Most Third District business contacts foresee slow improvement ahead. Manufacturers forecast a rise in shipments and orders during the next six months. Retailers expect sales for this year's holiday shopping period to exceed sales for the same period last year. Bankers expect just slow growth in lending in the next few months. Contacts in residential real estate expect activity to move up slowly, at best, but contacts in commercial real estate do not anticipate a meaningful change from current soft conditions in the near future. Service-sector companies expect slow growth from now into next year.
Third District manufacturers expect business conditions to improve during the next six months, on balance. Among the firms surveyed in November, about half expect increases in new orders and shipments, and about one-fifth expect decreases. Capital spending plans among area manufacturers have increased somewhat in recent months, although many noted that implementation of new plant or equipment is primarily to replace obsolete equipment, increase efficiency, or meet pollution control requirements. Several firms said they will not expand production facilities until they get orders they are unable to fill with their current capacity.
Third District auto dealers reported rising sales and improved profitability since the last Beige Book.
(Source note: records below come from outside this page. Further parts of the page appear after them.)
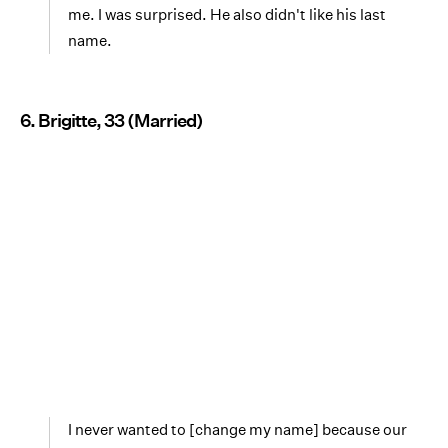
me. I was surprised. He also didn't like his last
name.
6. Brigitte, 33 (Married)
I never wanted to [change my name] because our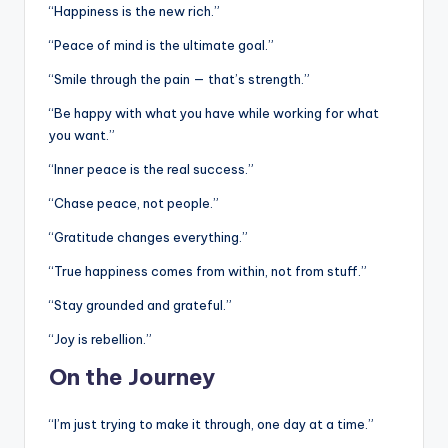
“Happiness is the new rich.”
“Peace of mind is the ultimate goal.”
“Smile through the pain — that’s strength.”
“Be happy with what you have while working for what
you want.”
“Inner peace is the real success.”
“Chase peace, not people.”
“Gratitude changes everything.”
“True happiness comes from within, not from stuff.”
“Stay grounded and grateful.”
“Joy is rebellion.”
On the Journey
“I’m just trying to make it through, one day at a time.”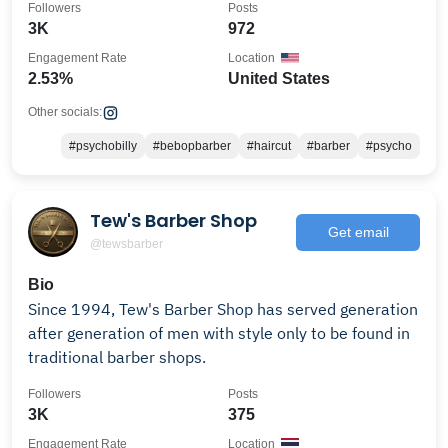
Followers
Posts
3K
972
Engagement Rate
Location
2.53%
United States
Other socials:
#psychobilly
#bebopbarber
#haircut
#barber
#psycho
Tew's Barber Shop
Get email
@tewsbarber
Bio
Since 1994, Tew's Barber Shop has served generation
after generation of men with style only to be found in
traditional barber shops.
Followers
Posts
3K
375
Engagement Rate
Location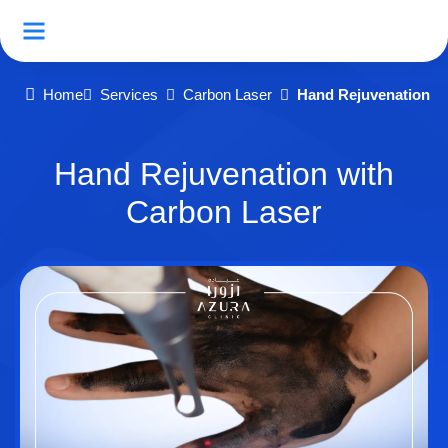
Home
Services
Carbon Laser
Hand Rejuvenation w
Hand Rejuvenation with
Carbon Laser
Inventories were generally described as appropriate for the current sales rate. Dealers expect sales to rise until the end of the year, but some expressed concern that the sales pace might slip during the first quarter of 2011, after the better than expected results of 2010.
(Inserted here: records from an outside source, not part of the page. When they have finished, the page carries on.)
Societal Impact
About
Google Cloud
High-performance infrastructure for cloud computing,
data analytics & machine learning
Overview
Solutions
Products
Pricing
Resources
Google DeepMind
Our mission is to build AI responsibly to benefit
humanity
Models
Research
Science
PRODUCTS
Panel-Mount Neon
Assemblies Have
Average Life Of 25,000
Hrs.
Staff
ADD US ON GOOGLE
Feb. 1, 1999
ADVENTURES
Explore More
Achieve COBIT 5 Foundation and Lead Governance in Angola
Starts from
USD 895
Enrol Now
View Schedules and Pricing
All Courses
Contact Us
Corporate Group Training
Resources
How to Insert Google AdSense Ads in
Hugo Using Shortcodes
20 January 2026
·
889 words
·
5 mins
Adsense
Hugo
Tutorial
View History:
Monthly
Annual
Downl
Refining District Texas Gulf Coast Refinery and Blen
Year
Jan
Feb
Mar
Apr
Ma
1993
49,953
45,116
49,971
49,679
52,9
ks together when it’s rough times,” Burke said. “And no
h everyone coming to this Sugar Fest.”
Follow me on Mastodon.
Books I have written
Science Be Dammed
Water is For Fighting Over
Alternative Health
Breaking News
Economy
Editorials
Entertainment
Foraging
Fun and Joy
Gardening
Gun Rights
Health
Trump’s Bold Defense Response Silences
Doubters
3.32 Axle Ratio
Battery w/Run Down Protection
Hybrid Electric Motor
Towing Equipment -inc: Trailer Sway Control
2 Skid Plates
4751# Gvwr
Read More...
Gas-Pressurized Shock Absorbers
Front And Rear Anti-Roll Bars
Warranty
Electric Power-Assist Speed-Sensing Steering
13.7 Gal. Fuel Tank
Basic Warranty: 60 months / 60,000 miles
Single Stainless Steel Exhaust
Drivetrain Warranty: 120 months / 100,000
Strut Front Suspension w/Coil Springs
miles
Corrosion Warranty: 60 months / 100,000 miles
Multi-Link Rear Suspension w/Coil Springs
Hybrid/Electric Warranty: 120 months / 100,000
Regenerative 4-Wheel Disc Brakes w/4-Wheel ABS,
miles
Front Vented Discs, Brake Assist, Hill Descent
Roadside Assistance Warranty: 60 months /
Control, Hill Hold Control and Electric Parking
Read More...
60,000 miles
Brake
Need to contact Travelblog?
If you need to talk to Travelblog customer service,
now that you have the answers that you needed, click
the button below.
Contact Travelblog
According to the Third District bankers surveyed for this report, the outlook is that there will be only slow growth in lending to both consumers and businesses in the months ahead. Although bankers in most parts of the District believe economic conditions are improving gradually, they do not expect a parallel rise in loan demand. And one banker expressed concern that economic recovery will come too slowly to reverse deteriorating financial conditions among some local firms.
Real Estate and Construction
Nonresidential real estate firms indicated that there has been little change in conditions in commercial and industrial markets since the last Beige Book. Contacts said that vacancy rates and rents have been nearly steady, although there have been increased reports of landlord concessions. Several contacts reported that tenants have been taking advantage of lower effective rents, resulting in increased leasing activity and relocations, but no increase in leased space. Some contacts noted recent signs of growing investor interest in apartment buildings and some Class A office buildings, but retail buildings continued to be out of favor. The pace of commercial construction remains slow, although there have been some recent increases in renovation and remodeling activity. Commercial real estate contacts expect current market conditions to persist. "Next year will be a lot like this year," one contact said. Building owners and agents agree that a significant increase in demand for commercial and industrial space will not take hold until employment begins to grow more strongly.